» EXERCISE INSTRUCTIONS: If a line in the data below contains the word "dunjakke", copy it out.

[Stored data entries]
==================================================

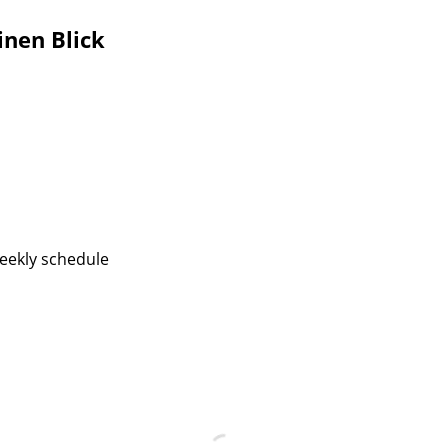
inen Blick
eekly schedule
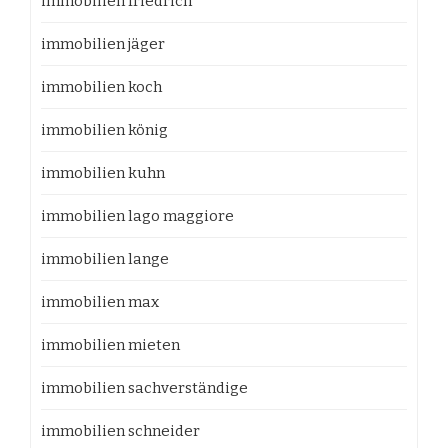
immobilien friedrich
immobilien jäger
immobilien koch
immobilien könig
immobilien kuhn
immobilien lago maggiore
immobilien lange
immobilien max
immobilien mieten
immobilien sachverständige
immobilien schneider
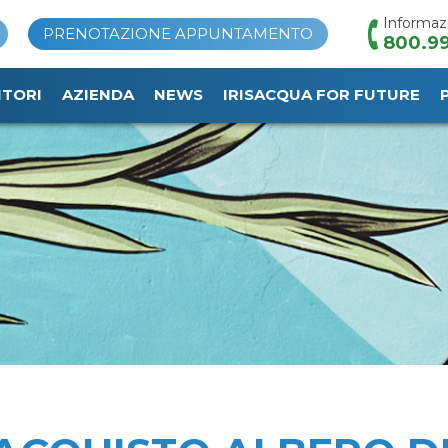
Informaz
PRENOTAZIONE APPUNTAMENTO
800.99
ITORI
AZIENDA
NEWS
IRISACQUA FOR FUTURE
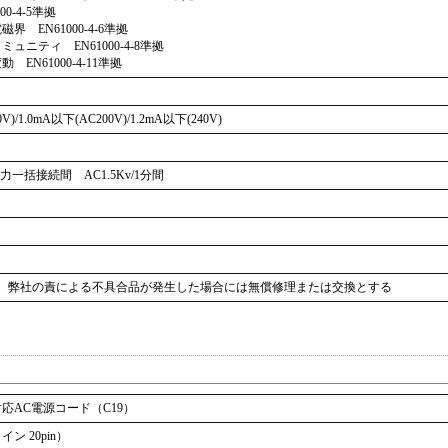
0-4-5準拠
 EN61000-4-6準拠
ュニティ EN61000-4-8準拠
EN61000-4-11準拠
V)/1.0mA以下(AC200V)/1.2mA以下(240V)
力一括接続間 AC1.5Kv/1分間
し、弊社の責による不具合品が発生した場合には無償修理または交換とする
応AC電源コード（C19）
ン 20pin）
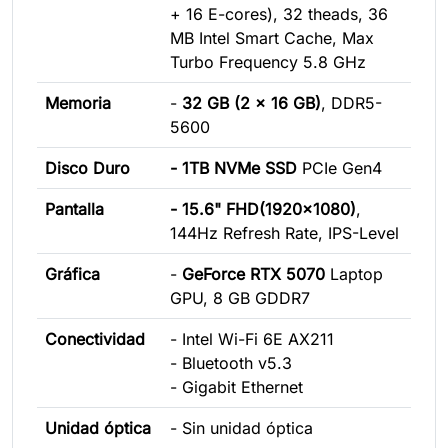
+ 16 E-cores), 32 theads, 36
MB Intel Smart Cache, Max
Turbo Frequency 5.8 GHz
Memoria
-
32 GB (2 x 16 GB)
, DDR5-
5600
Disco Duro
- 1TB NVMe SSD
PCIe Gen4
Pantalla
- 15.6" FHD(1920x1080)
,
144Hz Refresh Rate, IPS-Level
Gráfica
-
GeForce RTX 5070
Laptop
GPU, 8 GB GDDR7
Conectividad
- Intel Wi-Fi 6E AX211
- Bluetooth v5.3
- Gigabit Ethernet
Unidad óptica
- Sin unidad óptica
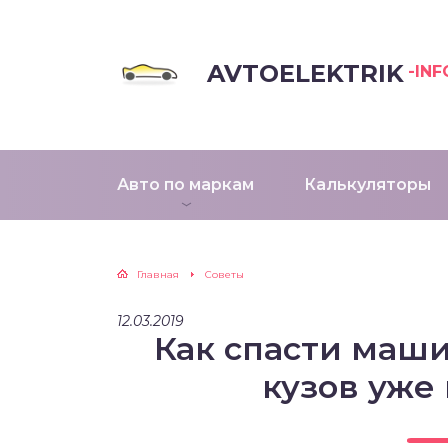
AVTOELEKTRIK
-INF
Авто по маркам
Калькуляторы
Главная
Советы
12.03.2019
Как спасти маши
кузов уже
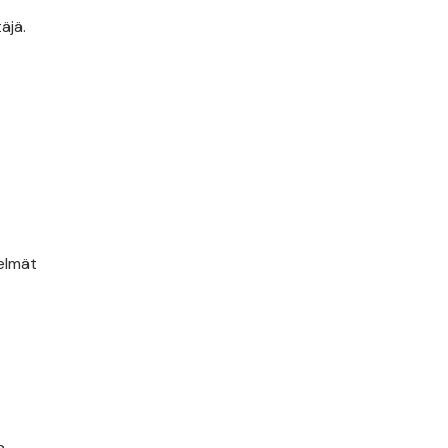
äjä.
elmät
a.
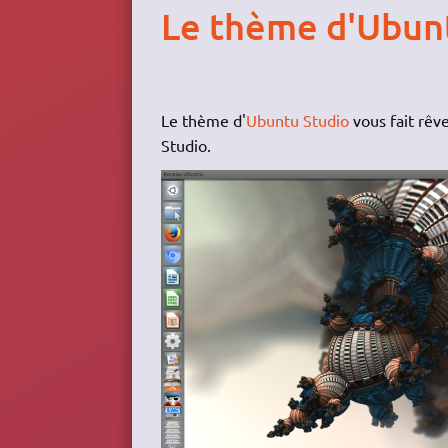
Le thème d'Ubunt
Le thème d'
Ubuntu Studio
vous fait rêv
Studio.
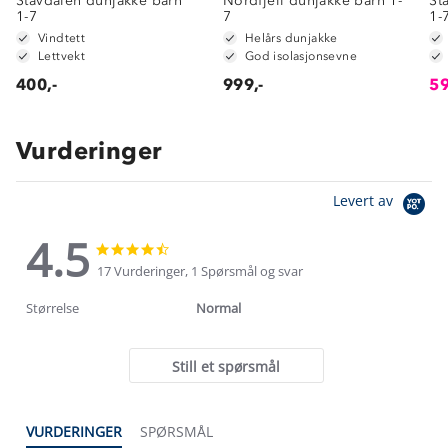
Stavdalen dunjakke barn
Nordfjell dunjakke barn 1-
St
1-7
7
1-
Vindtett
Helårs dunjakke
Lettvekt
God isolasjonsevne
400,-
999,-
59
Vurderinger
Levert av
4.5
4.5
4.5
star
star
17 Vurderinger, 1 Spørsmål og svar
rating
rating
Størrelse
Normal
Still et spørsmål
VURDERINGER
SPØRSMÅL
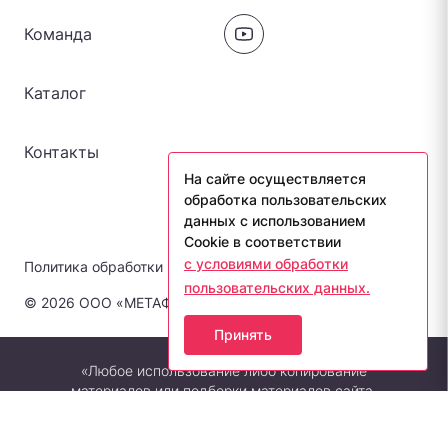
Команда
Каталог
Контакты
На сайте осуществляется
обработка пользовательских
данных с использованием
Cookie в соответствии
с условиями обработки
Политика обработки персональных данных
пользовательских данных.
© 2026 ООО «МЕТАФОРА-ЛАБ». Все права защищены.
Принять
«Любое использование либо копирование
материалов или подборки материалов сайта,
элементов дизайна и оформления допускается
лишь с разрешения правообладателя и только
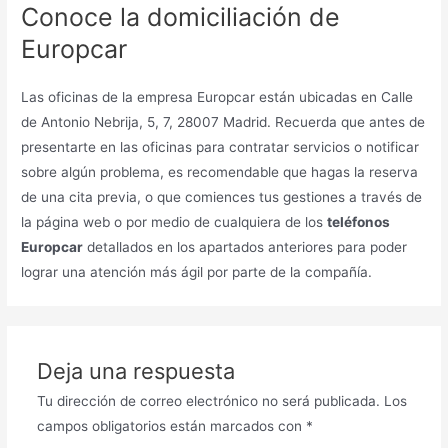
Conoce la domiciliación de
Europcar
Las oficinas de la empresa Europcar están ubicadas en Calle
de Antonio Nebrija, 5, 7, 28007 Madrid. Recuerda que antes de
presentarte en las oficinas para contratar servicios o notificar
sobre algún problema, es recomendable que hagas la reserva
de una cita previa, o que comiences tus gestiones a través de
la página web o por medio de cualquiera de los
teléfonos
Europcar
detallados en los apartados anteriores para poder
lograr una atención más ágil por parte de la compañía.
Deja una respuesta
Tu dirección de correo electrónico no será publicada.
Los
campos obligatorios están marcados con
*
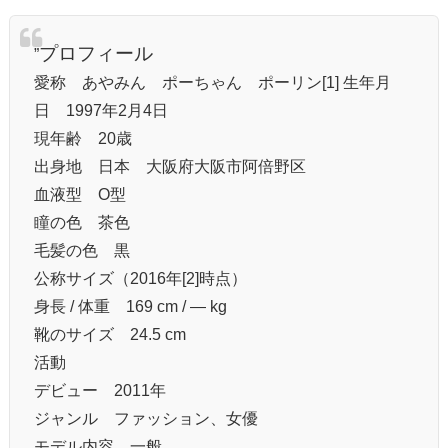
プロフィール
”
愛称 あやみん ポーちゃん ポーリン[1] 生年月
日 1997年2月4日
現年齢 20歳
出身地 日本 大阪府大阪市阿倍野区
血液型 O型
瞳の色 茶色
毛髪の色 黒
公称サイズ（2016年[2]時点）
身長 / 体重 169 cm / ― kg
靴のサイズ 24.5 cm
活動
デビュー 2011年
ジャンル ファッション、女優
モデル内容 一般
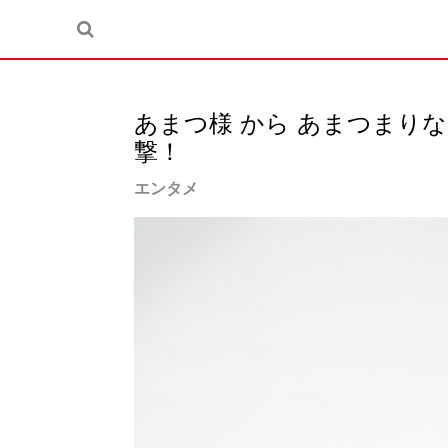
あまつ様 から あまつまり
撃！
エンタメ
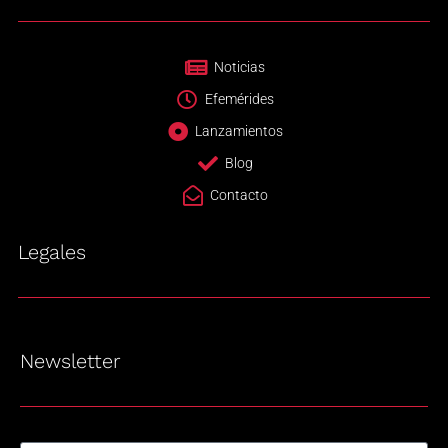
Noticias
Efemérides
Lanzamientos
Blog
Contacto
Legales
Newsletter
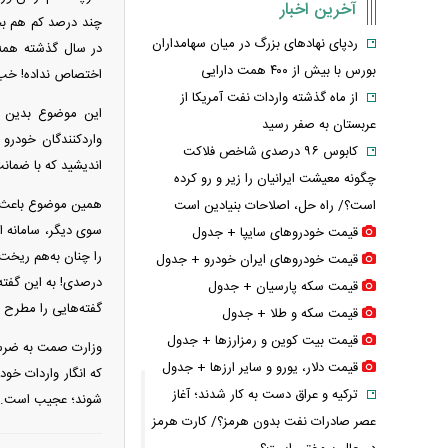
آخرین اخبار
چند درصد کم هم بخش
ردپای نهاد‌های بزرگ در میان سهامداران
در سال گذشته همه ت
بورس با بیش از ۴۰۰ همت دارایی
اختصاص نداده! خب ط
از ماه گذشته واردات نفت آمریکا از
این موضوع بدین م
عربستان به صفر رسید
واردکنندگان خودرو 
کابوس ۹۶ درصدی شاخص فلاکت
اندیشید که با ضمانت
چگونه معیشت ایرانیان را زیر و رو کرده
همین موضوع باعث شد
است؟/ راه حل، اصلاحات بنیادین است
سوی دیگر، سامانه ا
قیمت خودرو‌های سایپا + جدول
قیمت خودرو‌های ایران خودرو + جدول
درصدی! به این گفته‌
قیمت سکه پارسیان + جدول
گفته‌هایی را مطرح م
قیمت سکه و طلا + جدول
قیمت بیت کوین و رمزارز‌ها + جدول
وزارت صمت به ضرس ق
قیمت دلار، یورو و سایر ارز‌ها + جدول
که انگار واردات خو
ترکیه و عراق دست به کار شدند؛ آغاز
شوند؛ عجیب است.
عصر صادرات نفت بدون هرمز؟/ کارت هرمز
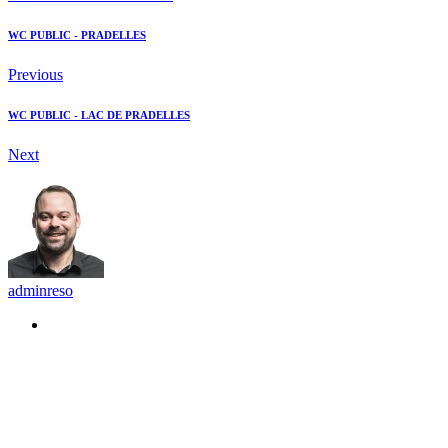
WC PUBLIC - PRADELLES
Previous
WC PUBLIC - LAC DE PRADELLES
Next
adminreso
Recommended Posts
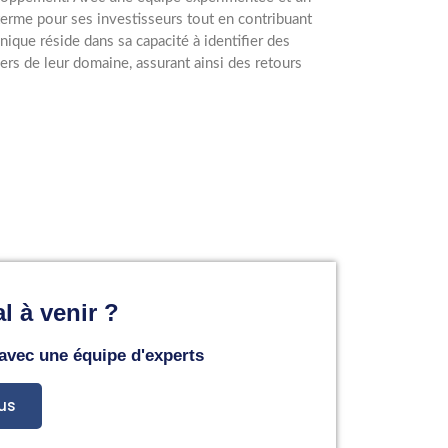
 terme pour ses investisseurs tout en contribuant
ique réside dans sa capacité à identifier des
ers de leur domaine, assurant ainsi des retours
l à venir ?
 avec une équipe d'experts
us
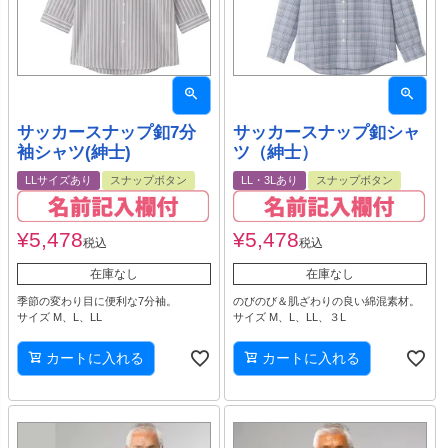
サッカースナップ釦7分
サッカースナップ釦シャ
袖シャツ(紳士)
ツ（紳士）
LLサイズあり
スナップボタン
LL・3Lあり
スナップボタン
¥
5,478
¥
5,478
税込
税込
在庫なし
在庫なし
季節の変わり目に便利な7分袖。
のびのび＆肌ざわりの良い綿混素材。
サイズ M、L、LL
サイズ M、L、LL、３L
カートに入れる
カートに入れる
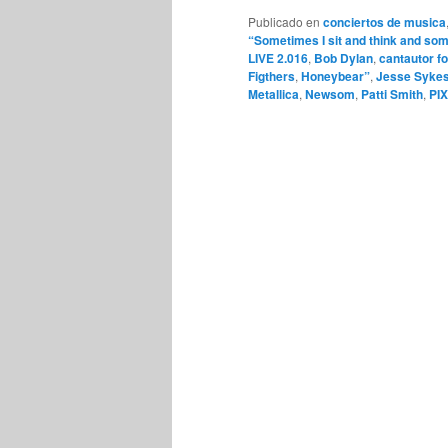
Publicado en
conciertos de musica
“Sometimes I sit and think and some
LIVE 2.016
,
Bob Dylan
,
cantautor fo
Figthers
,
Honeybear”
,
Jesse Syke
Metallica
,
Newsom
,
Patti Smith
,
PIX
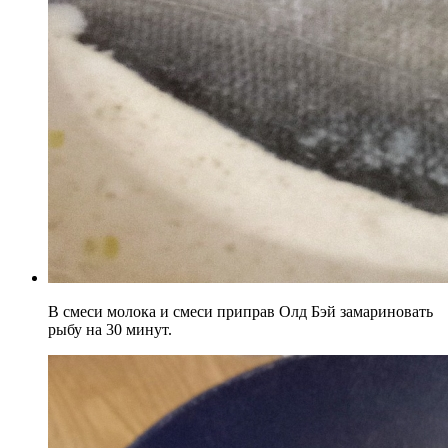
В смеси молока и смеси приправ Олд Бэй замариновать
рыбу на 30 минут.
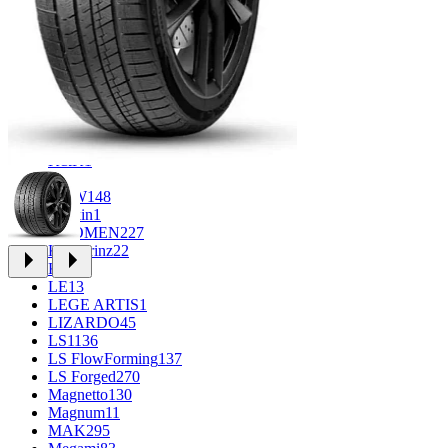
FF
33
FR REPLICA
2
GR
34
Grizzly
3
iFree
1014
iFree Original
53
Ikon
1
INFORGED
1
K&K
1
K7
2
KDW
148
Keskin
1
KHOMEN
227
Kronprinz
22
KT
23
LE
13
LEGE ARTIS
1
LIZARDO
45
LS
1136
LS FlowForming
137
LS Forged
270
Magnetto
130
Magnum
11
MAK
295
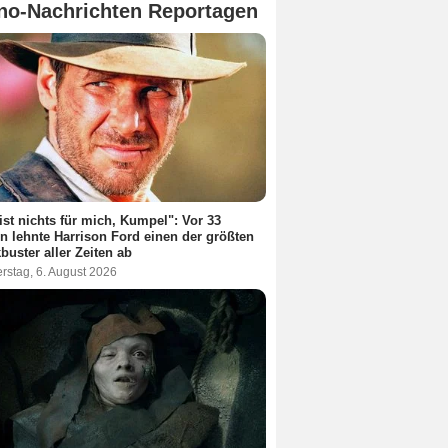
no-Nachrichten Reportagen
ist nichts für mich, Kumpel": Vor 33
n lehnte Harrison Ford einen der größten
buster aller Zeiten ab
rstag, 6. August 2026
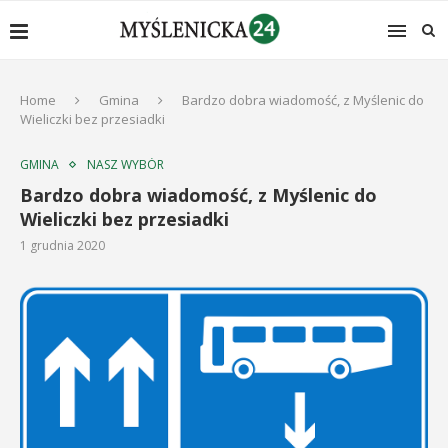
Home
Gmina
Bardzo dobra wiadomość, z Myślenic do
Wieliczki bez przesiadki
GMINA
NASZ WYBÓR
Bardzo dobra wiadomość, z Myślenic do
Wieliczki bez przesiadki
1 grudnia 2020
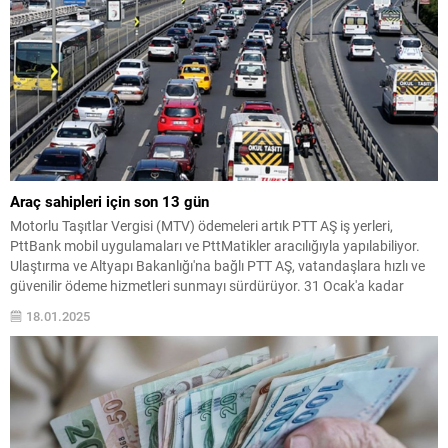
Araç sahipleri için son 13 gün
Motorlu Taşıtlar Vergisi (MTV) ödemeleri artık PTT AŞ iş yerleri,
PttBank mobil uygulamaları ve PttMatikler aracılığıyla yapılabiliyor.
Ulaştırma ve Altyapı Bakanlığı'na bağlı PTT AŞ, vatandaşlara hızlı ve
güvenilir ödeme hizmetleri sunmayı sürdürüyor. 31 Ocak'a kadar
yapılması gereken MTV ödemeleri, Türkiye'nin dört bir yanındaki PTT
18.01.2025
şubelerinden ve dijital platformlardan kolayca gerçekleştirilebilecek.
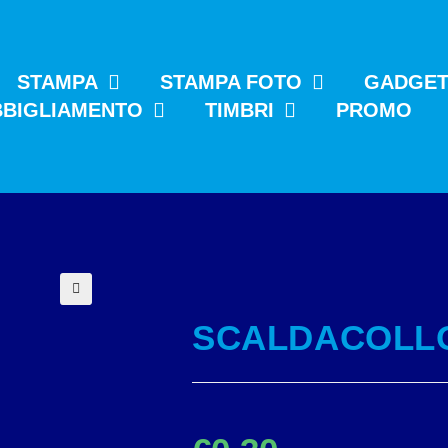
STAMPA
STAMPA FOTO
GADGE
BBIGLIAMENTO
TIMBRI
PROMO
🔍
SCALDACOLL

==================================================

» EXERCISE SOLUTION:
Stavdalen dunjakke barn
Nordfjell dunjakke barn 1-
Helårs dunjakke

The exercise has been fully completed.